Despite the widespread use and obvious strengths of model-based methods for phylogeographic study, a persistent concern for such analyses is related to the definition of the model itself. The study by Peter et al. (2010) in this issue of Molecular Ecology demonstrates an approach for overcoming such hurdles. The authors were motivated by a deceptively simple goal; they sought to infer whether a population has remained at a low and stable size or has undergone a decline, and certainly there is no shortage of software packages for such a task (e.g., see list of programs in Excoffier & Heckel 2006). However, each of these software packages makes basic assumptions about the underling population (e.g., is the population subdivided or panmictic); these assumptions are explicit to any model-based approach but can bias parameter estimates and produce misleading inferences if the model does not approximate the actual demographic history in a reasonable manner. Rather than guessing which model might be best for analyzing the data (microsatellite data from samples of chimpanzees), Peter et al. (2010) quantify the relative fit of competing models for estimating the population genetic parameters of interest. Complemented by a revealing simulation study, the authors highlight the peril inherent to model-based inferences that lack a statistical evaluation of the fit of a model to the data, while also demonstrating an approach for model selection with broad applicability to phylogeographic analysis.
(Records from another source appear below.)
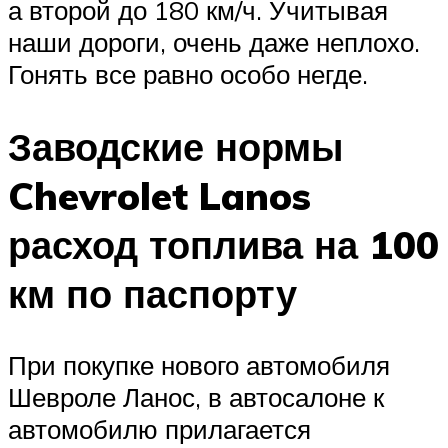
а второй до 180 км/ч. Учитывая
наши дороги, очень даже неплохо.
Гонять все равно особо негде.
Заводские нормы
Chevrolet Lanos
расход топлива на 100
км по паспорту
При покупке нового автомобиля
Шевроле Ланос, в автосалоне к
автомобилю прилагается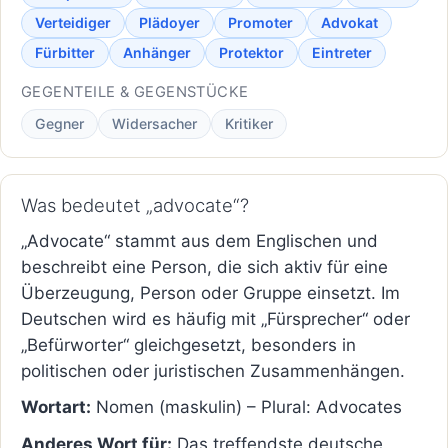
Verteidiger
Plädoyer
Promoter
Advokat
Fürbitter
Anhänger
Protektor
Eintreter
GEGENTEILE & GEGENSTÜCKE
Gegner
Widersacher
Kritiker
Was bedeutet „advocate“?
„Advocate“ stammt aus dem Englischen und
beschreibt eine Person, die sich aktiv für eine
Überzeugung, Person oder Gruppe einsetzt. Im
Deutschen wird es häufig mit „Fürsprecher“ oder
„Befürworter“ gleichgesetzt, besonders in
politischen oder juristischen Zusammenhängen.
Wortart:
Nomen (maskulin) – Plural: Advocates
Anderes Wort für:
Das treffendste deutsche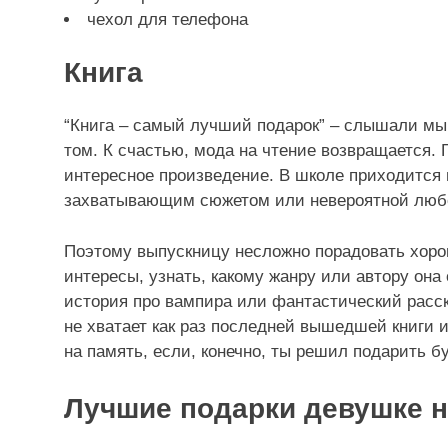
чехол для телефона
Книга
“Книга – самый лучший подарок” – слышали мы 
том. К счастью, мода на чтение возвращается. 
интересное произведение. В школе приходится 
захватывающим сюжетом или невероятной люб
Поэтому выпускницу несложно порадовать хорош
интересы, узнать, какому жанру или автору она
история про вампира или фантастический расс
не хватает как раз последней вышедшей книги и
на память, если, конечно, ты решил подарить б
Лучшие подарки девушке н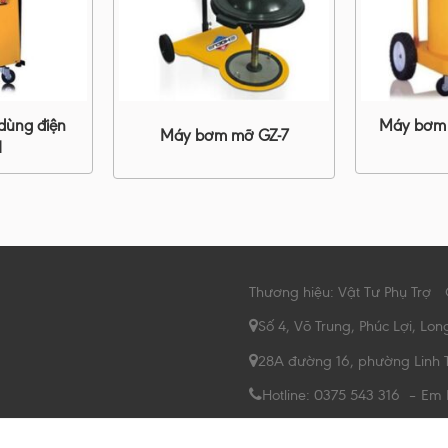
ùng điện
Máy bơm 
Máy bơm mỡ GZ-7
1
Thương hiệu: Vật Tư Phụ Trợ
Số 4, Võ Trung, Phúc Lợi, Lon
28A đường 16, phường Linh 
Hotline: 0375 543 316 – Em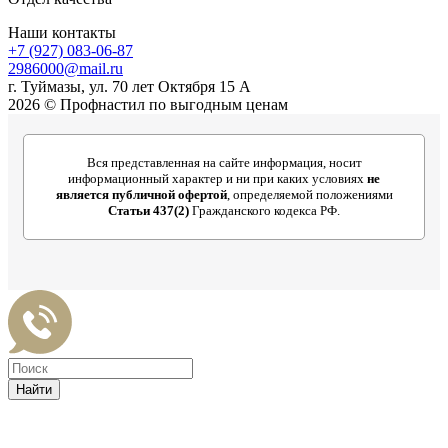
Наши контакты
+7 (927) 083-06-87
2986000@mail.ru
г. Туймазы, ул. 70 лет Октября 15 А
2026 © Профнастил по выгодным ценам
Вся представленная на сайте информация, носит
информационный характер и ни при каких условиях
не
является публичной офертой
, определяемой положениями
Статьи 437(2)
Гражданского кодекса РФ.
Найти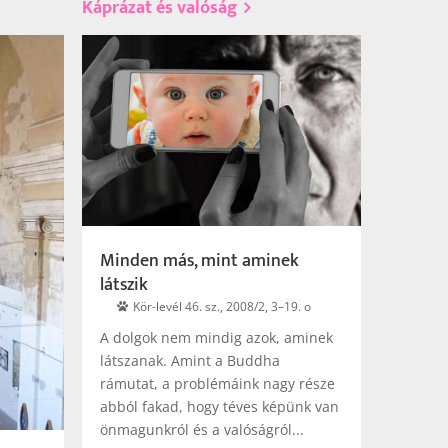
Káprázat és valóság
Minden más, mint aminek
látszik
Kör-levél 46. sz., 2008/2, 3–19. o
A dolgok nem mindig azok, aminek
látszanak. Amint a Buddha
rámutat, a problémáink nagy része
abból fakad, hogy téves képünk van
önmagunkról és a valóságról...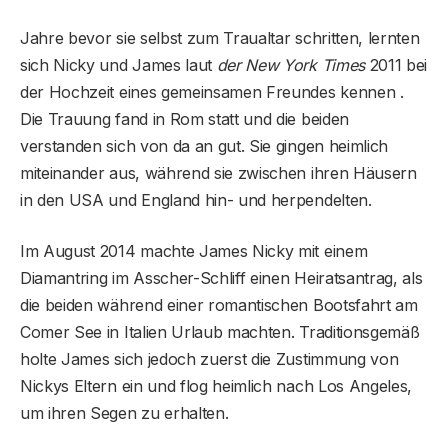
Jahre bevor sie selbst zum Traualtar schritten, lernten
sich Nicky und James laut
der New York Times
2011 bei
der Hochzeit eines gemeinsamen Freundes kennen .
Die Trauung fand in Rom statt und die beiden
verstanden sich von da an gut. Sie gingen heimlich
miteinander aus, während sie zwischen ihren Häusern
in den USA und England hin- und herpendelten.
Im August 2014 machte James Nicky mit einem
Diamantring im Asscher-Schliff einen Heiratsantrag, als
die beiden während einer romantischen Bootsfahrt am
Comer See in Italien Urlaub machten. Traditionsgemäß
holte James sich jedoch zuerst die Zustimmung von
Nickys Eltern ein und flog heimlich nach Los Angeles,
um ihren Segen zu erhalten.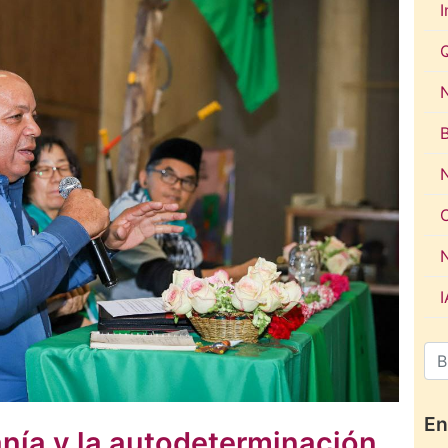
I
N
En
anía y la autodeterminación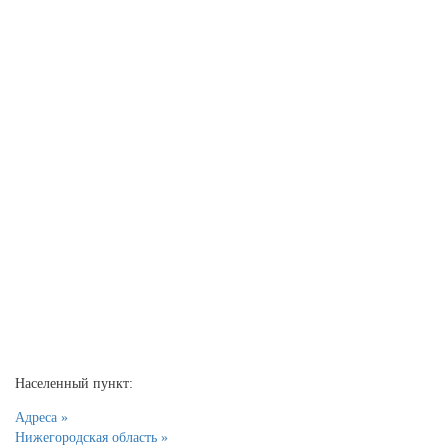
Населенный пункт:
Адреса »
Нижегородская область »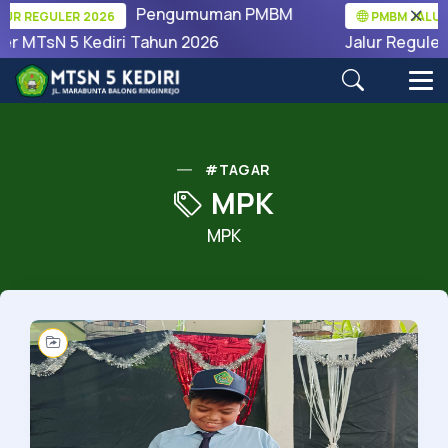
Pengumuman PMBM
 REGULER 2026
PMBM JALUR RE
 MTsN 5 Kediri Tahun 2026
Jalur Reguler M
#TAGAR
MPK
MPK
尽管基于模型的方法在系统地理学研究中被广泛应用且具有明显优势,但此类分析一直存在一个持续的关注点,即与模型本身的定义有关。本期《分子生态学》中,Peter 等人的研究展示了一种克服此类障碍的方法。作者的动机是一个看似简单的目标:他们试图推断一个种群是否一直保持在低且稳定的规模,还是经历了下降,当然,有很多软件包可用于此类任务(例如,见 Excoffier 和 Heckel 2006 中的程序列表)。然而,这些软件包中的每一个都对基础种群做出了基本假设(例如,种群是否分裂或混合);这些假设对于任何基于模型的方法都是明确的,但如果模型不能以合理的方式接近实际的人口历史,就会偏倚参数估计并产生误导性推断。Peter 等人(2010)并没有猜测哪种模型最适合分析数据(来自黑猩猩样本的微卫星数据),而是量化了竞争模型在估计感兴趣的种群遗传参数方面的相对适应性。通过一项具有启示性的模拟研究,作者强调了缺乏对模型与数据拟合程度的统计评估的基于模型推断所固有的风险,同时还展示了一种广泛适用于系统地理学分析的模型选择方法。